To understand this, some background is required so bear with us.

Senator Latimer’s relationship with Judge Kettner goes back more than a decade. Latimer and Kettner, until recently, had made no effort to conceal it. The couple are often seen at events in New Rochelle including political fundraisers where Kettner is known for saving a seat at banquet tables for Latimer and then sitting together when the invariably late Latimer arrives, they are seen holding hands, when Kettner lived on Drake Avenue in New Rochelle Latimer was often seen entering or leaving her apartment building, his vehicle was often seen parked out front, they have often been seen out at dinner together as a couple on weekends at favorite restaurants including the Sedona Tap House in Mamaroneck or the opened-then-closed-then-reopened Post Road Ale House. When Latimer addresed students at Jefferson Elementary School in New Rochelle last year, it was Kettner, dressed in her judicial robes, who conducted the mock swearing-in of the recently re-elected Senator.

Whether to raise the Latimer-Kettner relationship as a political issue has been considered by numerous political campaign organizations over the years going back to Kettner’s failed 2007 bid for New Rochelle City Council, to various Latimer races, to Kettner’s successful run for New Rochelle City Court Judge in 2010.

In 2012, Bob Cohen’s failed State Senate campaign raised the matter obliquely by raising questions about the many “dinners for two” on Latimer campaign spending reports. Kettner is known to accompany Latimer on the campaign trail with the implication being that Latimer and Kettner would go to an event then out to dinner afterwards and charge the meals to his campaign fund. Cohen campaign operatives denied fostering the intended implication but the matter soon became a hot topic for a day or two on WVOX, a local talk radio station in New Rochelle and so the political purpose was served.

In our exclusive reporting on Latimer’s July car crash in which Latimer appears to have run a red light leading to a collision that injured two people, we asked two signifcant questions that Latimer refused to answer: why was he driving Westbound along Wilmot Road in New Rochelle in such a rush on a late Friday afternoon and why he was driving a Jeep owned by his Community Outreach Director rather than his own vehicle.

As we told Latimer prior to running that story, it does not take a genius to figure that out – if you know to use Google.

A Google search shows Susan Kettner’s home address is located in the Bonnie Crest neighborhood of New Rochelle and plotting a line Westbound from the location of the crash shows a direct route running down Wilmot Road straight into Fenimore Road, the heart of the Bonnie Crest neighborhood.

As for driving someone else’s car, a vehicle owned by a New York State Senator is entitled to carry special license plates which indicate the owner is a New York State Senator and the number of their district. A vehicle parked at Judge Kettner’s house with Senate District 37 plates might well attract the attention of nosy neighbors.
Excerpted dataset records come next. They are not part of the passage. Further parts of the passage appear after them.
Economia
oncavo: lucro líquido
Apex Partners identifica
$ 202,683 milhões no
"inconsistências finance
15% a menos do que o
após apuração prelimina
This is where things get a bit complicated for Kettner. If, as appears to be the case, the New Rochelle Police Department hushed up Latimer’s car crash to shield her from unwanted attention on her relationship with Latimer you start to raise questions about ethical behavior by a sitting judge in New York State and conflicts of interest because one of three ways a Judge can be removed from the bench is to be impeached by a majority vote of the assembly then removed by a two-thirds vote a special court made up of judges of the court of appeals. the president of the senate, and the senators, including George Latimer.

It would not be the first time. Kettner has a prior history of unethical behavior while on the bench of the City Court of New Rochelle.
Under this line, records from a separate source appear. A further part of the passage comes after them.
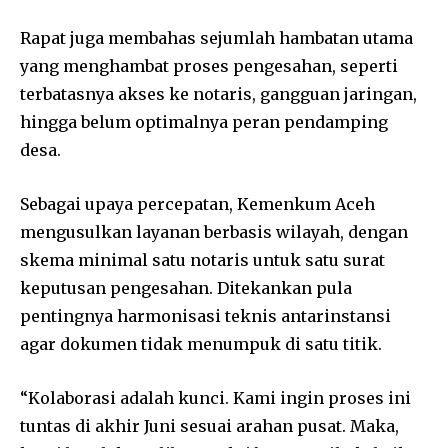
Rapat juga membahas sejumlah hambatan utama
yang menghambat proses pengesahan, seperti
terbatasnya akses ke notaris, gangguan jaringan,
hingga belum optimalnya peran pendamping
desa.
Sebagai upaya percepatan, Kemenkum Aceh
mengusulkan layanan berbasis wilayah, dengan
skema minimal satu notaris untuk satu surat
keputusan pengesahan. Ditekankan pula
pentingnya harmonisasi teknis antarinstansi
agar dokumen tidak menumpuk di satu titik.
“Kolaborasi adalah kunci. Kami ingin proses ini
tuntas di akhir Juni sesuai arahan pusat. Maka,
Section 100.5 of the New York State Advisory Committee on Judicial Ethics Handbook states that a judge or candidate for elective judicial office will refrain from inappropriate political activity: engaging in any partisan political activity including making a contribution to a political organization or candidate and/or purchasing tickets for politically sponsored dinners or other functions, including any such function for a non-political purpose.

In 2011, Judge Kettner made what she later acknowledged was an illegal campaign contribution. She gave $500 to the campaign of New Rochelle City Council Member Barry Fertel.

Fertel, a New Rochelle City Council member, is an attorney in New Rochelle who might well have been expected to have business before Judge Kettner.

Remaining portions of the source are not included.